Sociedade de Cultura Artística – Patrimônio de Capivari

Foto ilustrativa

(Ao amigo Arnaldo Forti Battagin, ofereço)

Pertenci, no início da década de 60, a Diretoria da Sociedade de Cultura Artística, tendo, como Presidente o Dr. Donaldo Ferreira de Moraes que realmente fez uma grande e avançada administração, principalmente nas festividades do carnaval.

Para conhecer melhor de como era a Sociedade de Cultura Artística em sua estrutura física, a sua entrada principal (e única), era pela Rua Saldanha Marinho, ganhando uma escada, pois que as dependências ficavam um pouco acima do nível da rua e da calçada.

No fundo do salão, atrás do palco, havia um bar, explorado pelo conhecido e dinâmico Villares. Ao lado desse bar, algumas mesas, inclusive algumas mesas de jogos de sinuca e, no meu tempo, mesas para o ping-pong.

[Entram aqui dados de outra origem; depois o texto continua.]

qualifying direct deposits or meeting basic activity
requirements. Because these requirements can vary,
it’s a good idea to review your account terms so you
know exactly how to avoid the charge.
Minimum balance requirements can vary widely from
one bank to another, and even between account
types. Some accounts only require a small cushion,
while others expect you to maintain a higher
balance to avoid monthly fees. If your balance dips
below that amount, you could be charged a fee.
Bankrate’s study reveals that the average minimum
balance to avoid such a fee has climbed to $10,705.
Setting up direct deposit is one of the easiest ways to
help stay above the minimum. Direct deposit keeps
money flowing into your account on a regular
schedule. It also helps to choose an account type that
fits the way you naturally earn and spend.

Nessa dependência havia, também, uma pequena biblioteca para os seus associados, com empréstimo ou leituras ali mesmo. Não me recordo o nome da biblioteca, mas era de bons livros, principalmente romances. Despareceu, com o tempo.

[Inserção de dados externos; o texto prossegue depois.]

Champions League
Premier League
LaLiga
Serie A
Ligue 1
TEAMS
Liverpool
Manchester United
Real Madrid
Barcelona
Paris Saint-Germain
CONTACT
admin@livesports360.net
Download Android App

Nos carnavais, com a presença do Rei Momo Hélio Grisotto, os bailes rasgavam a madrugada, nos quatro dias, só terminando na terça-feira à meia noite, com a chegada da Quarta-Feira de Cinzas. Nesse cada final de Carnaval, os foliões do Capivari Clube vinham em massa para a Sociedade de Cultura Artística, num ritual que se caracterizou e foi seguido a risco, por anos e anos. E na aglomeração total, o adeus a mais uma festa de fevereiro ou março.

Fora esta maior festividade da Sociedade de Cultura Artística, ainda havia as conferências e palestras, bem como os diversos encontros, cursos e debates sobre variados temas. Também, a apresentação de figuras, como o damista Wladimir Baakumenko e os fenomenais almoços da Associação Datti de Gastronomia, bem como as inúmeras apresentações do conjunto musical, me parece Moonlight Serenade, de José Carlos Sampaio, o popular Zuza que se empolgou com a notoriedade da Orquestra de Glenn Miller.

Por várias décadas, a Sociedade de Cultura Artística de Capivari foi um clube voltado para as boas práticas dos bailes mensais, animando Capivari e brilhando a Praça Dr. Cesário Mota. São 80 anos de existência, como sociedade, comemorado em 25 de janeiro passado.

Depois de longos anos, foi desativada, dando lugar ao então Escritório de Contabilidade de Alcides Vieira. Ali ficou por alguns anos e, em seguida, com a instalação da Secretaria Municipal de Cultura e Turismo de Capivari. Hoje, tudo está a venda, pelos descendentes do proprietário Paulo Annicchino. Com efeito, ficou, no entanto, o Clube de Campo da Cultura Artística, mas já fora da cidade.

Nos áureos tempos da Sociedade de Cultura Artística, grandes figuras por lá passaram e deixaram a sua alegria e entusiasmo por um clube por demais popular. Pena que não se sabe por onde foi ou se existe o registro dessa atuação social na cidade.

ARTIGO escrito por J. R. Guedes de Oliveira, ensaísta, biógrafo e historiador. Os artigos assinados não refletem necessariamente a opinião do jornal. São de inteira responsabilidade de seus autores.